OPINION: Insights from an “outsider”
on December 10, 2014
“Excuse me, are you two related?”
“Us? Oh no, we’re reporters with Richmond Confidential.”
“Oh, okay,” the elderly man chuckled as he heard our reply. “I saw you two walking around Richmond so fast earlier today, you looked like you were trying to get out of a bad neighborhood or something! You with the blue and that thing over your head, and you with those boots! At first I thought you were a funny-looking couple, but I guess not.”
Candese Charles, another reporter with Richmond Confidential, and I had spent Election Day walking around Richmond working — gathering as much public opinion from residents on the “street” as we could for our publication’s election coverage.
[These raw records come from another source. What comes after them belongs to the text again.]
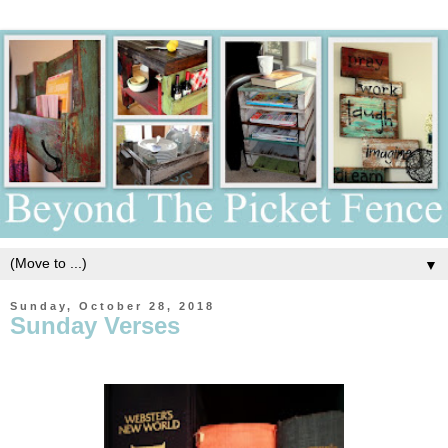
▼
Sunday, October 28, 2018
Sunday Verses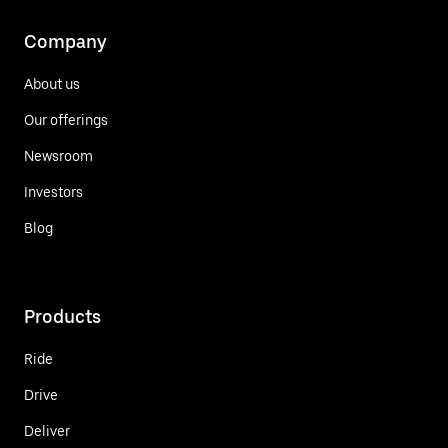
Company
About us
Our offerings
Newsroom
Investors
Blog
Products
Ride
Drive
Deliver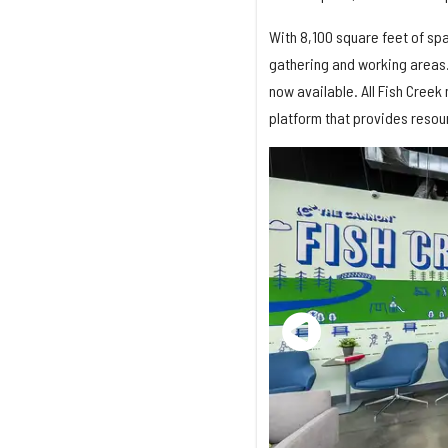
With 8,100 square feet of spa
gathering and working areas
now available. All Fish Cree
platform that provides resou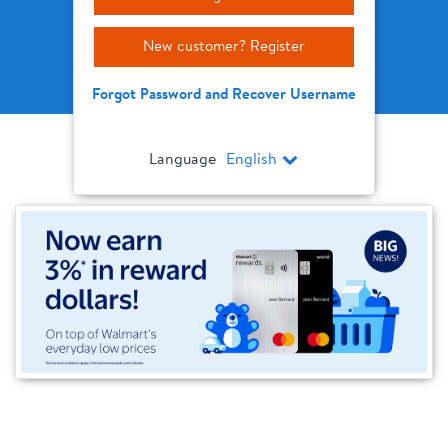
New customer? Register
Forgot Password and Recover Username
Language
English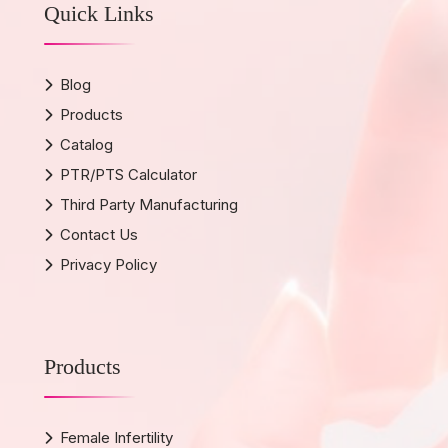
Quick Links
Blog
Products
Catalog
PTR/PTS Calculator
Third Party Manufacturing
Contact Us
Privacy Policy
Products
Female Infertility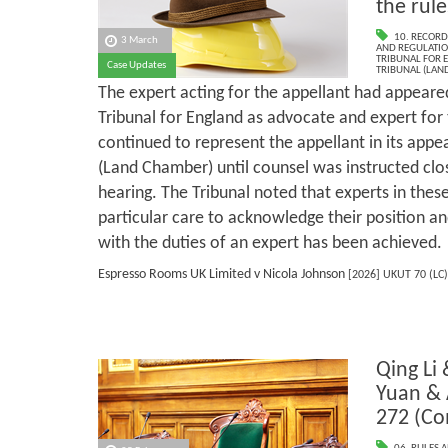
the rule
10. RECORD
3 March
AND REGULATI
TRIBUNAL FOR 
Case Updates
TRIBUNAL (LAN
The expert acting for the appellant had appeare
Tribunal for England as advocate and expert for 
continued to represent the appellant in its appe
(Land Chamber) until counsel was instructed clos
hearing. The Tribunal noted that experts in the
particular care to acknowledge their position 
with the duties of an expert has been achieved.
Espresso Rooms UK Limited v Nicola Johnson
[2026] UKUT 70 (LC)
Qing Li
Yuan &
272 (C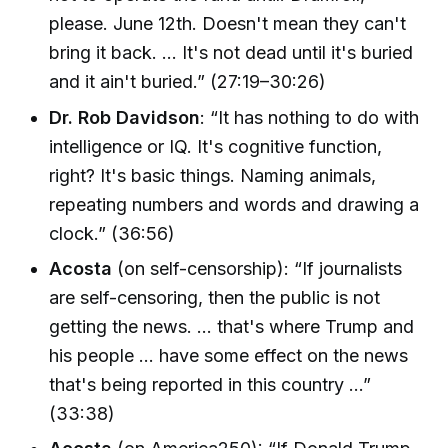
please. June 12th. Doesn't mean they can't
bring it back. … It's not dead until it's buried
and it ain't buried.” (27:19–30:26)
Dr. Rob Davidson
: “It has nothing to do with
intelligence or IQ. It's cognitive function,
right? It's basic things. Naming animals,
repeating numbers and words and drawing a
clock.” (36:56)
Acosta
(on self-censorship): “If journalists
are self-censoring, then the public is not
getting the news. … that's where Trump and
his people … have some effect on the news
that's being reported in this country …”
(33:38)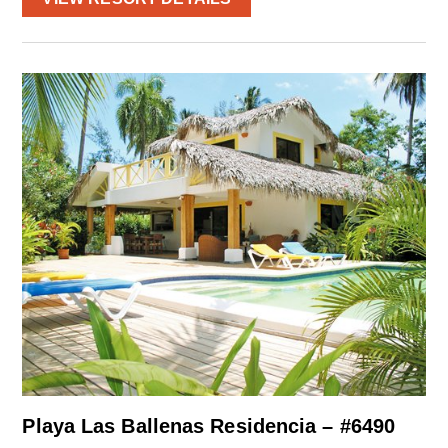
Playa Las Ballenas Residencia – #6490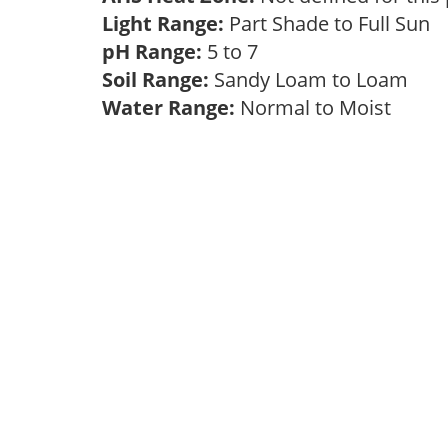
Light Range:
Part Shade to Full Sun
pH Range:
5 to 7
Soil Range:
Sandy Loam to Loam
Water Range:
Normal to Moist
The blue thing I was wearing was a long, flowy dress that I fashioned into a hijab appropriate shirt-dress, and the thing on my head was my hijab. Candese, who happens to be African-American, was wearing knee-high leather boots.
Being “foreign” to Richmond, I find myself thinking about my presence (both physical and not) as an “outsider” and how it affects my reporting.
As a writer from the American-Muslim community, my goal is always to be a “creator” rather than a “reactor” (many post-9/11 American Muslims have fallen into the trap of reacting rather than creating). When I began writing for Richmond Confidential, I made the conscious decision to cover as many stories that created rather than reacted as possible.
Although my headscarf and way of dress may seem a little out of place in Richmond, I always looked for ways to use my background and particular insights to bring into my reporting. For example, as someone with Asian heritage, it was my pleasure to cover Richmond’s Southeast Asian Youth Leadership (SEAYL) group and highlight their work throughout the semester — a community that has largely been underreported when the news isn’t about violence or death. It means recognizing a community for its cultural assets, not its problems.
As reporters, it’s tempting to want to “erase” our backgrounds when we write stories. However, I understand that no matter what I write, my stories will always be shaped and influenced by my past experiences. I’m Muslim, and I’m American. I’m from the Midwest, and I’ve lived on both the East and West Coasts. My parents are Pakistani (and Afghani and Burmese) and I grew up in the suburbs of Chicago. The list could go on and on, but I welcome the idea that my present identity is an amalgamation of a lot of unordinary circumstances.
I understand that my perspective is unique, and I happily acknowledge that I’ll always bring a piece of my identity into my reporting. And I’ll go so far as to say that that probably makes my reporting better.